Food is Weird
by Joshua Quirk
So it’s 2010, I’m 18 years old, and I’ve left home to live states away with my internet girlfriend. As you know, these types of stories don’t often end so well.
Fast forward two years. I’m drowning in a toxic relationship with no room to breathe. I experienced my needs being crushed by the interminable pressure of a partner who just wasn’t right for me. The stress led to me giving up my own morals, beliefs, loves, and truly my identity to the situation. I was so deep in it that I couldn’t see the light any more.
My health rapidly plummeted. The diet that we shared didn’t help that; multiple trips to fast food establishments a week, and we felt absolutely deprived if we didn’t eat out at a sit-in restaurant at least once a week. I’d guzzle sugary coffees just to stay awake, and this magic potion that I once lauded so highly now caused me anxiety, and whole-body pain.
I spent years struggling through this. Every week I would find something new to blame my newfound painful existence on: It was brain lesions. It was cancer. It was zinc. It was gluten. It was milk. It was fibromyalgia. It was chocolate. It was my DNA. It was H. pylori infesting my gut. It was every single thing that spilled out of my web browser’s search results and straight into my screaming amygdala.
Truthfully… it took a while to figure out what it really was. But it wasn’t comparing my own condition to others that helped me as much as turning inwards.
It was a lack of spirit.
Eight years later, in 2018 I did something truly bizarre. Led by spirit, that fellow who I’d recently begun to listen to again, I began to eat an entirely meat diet. In that half-year, I consumed more steak, salmon, bacon, and eggs than an average American may eat in half a decade. Nothing else but water.
It was an elimination diet. The purpose was to determine what was causing my illness. By listening to my body. I did find the answers, and I was slowly able to re-integrate other foods.

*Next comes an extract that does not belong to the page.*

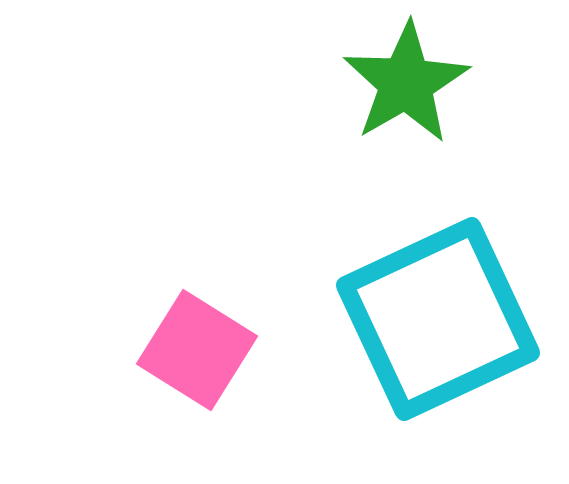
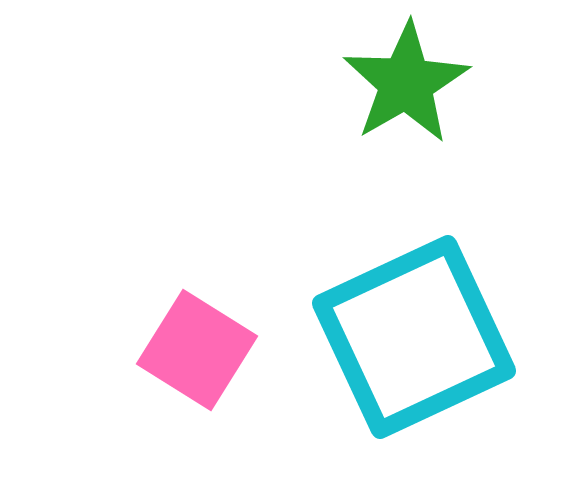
cyan square: moved 24 px left, 18 px down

Bear in mind this whole time my soul was very, *very* consistently keeping me informed of the immense pain that I was inflicting with this diet. I’d write long posts to friends about my struggle with this cognitive dissonance. But it did work, and bizarrely it was what felt right for the time being.

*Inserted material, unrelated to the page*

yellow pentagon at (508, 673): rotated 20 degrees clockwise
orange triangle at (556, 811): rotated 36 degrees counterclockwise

I realized that if I wanted to avoid the obviously forthcoming multiple lives spent living as enslaved cows next to slaughterhouses that I would have to determine a way to heal, so that I could return to a more balanced diet. One that healed not only my body, but also my soul.

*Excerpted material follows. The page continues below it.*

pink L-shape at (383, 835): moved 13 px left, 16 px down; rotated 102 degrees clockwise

Starting by re-introducing broccoli, and then moving to other plants, I began to transition first to a balanced diet that worked for my body, and then, eventually, to a completely vegan diet.
As I healed my body, and as I healed my soul, I also healed my relationship with my partner. And as that rift healed, as the toxicity coagulated and then dissolved, we realized that it was all that was holding us together. Without our toxic habits, we had nothing to talk about. Nothing to do together. We were suddenly strangers.
It was in 2010 that I began this path to learn this lesson. In 2022 I am healed.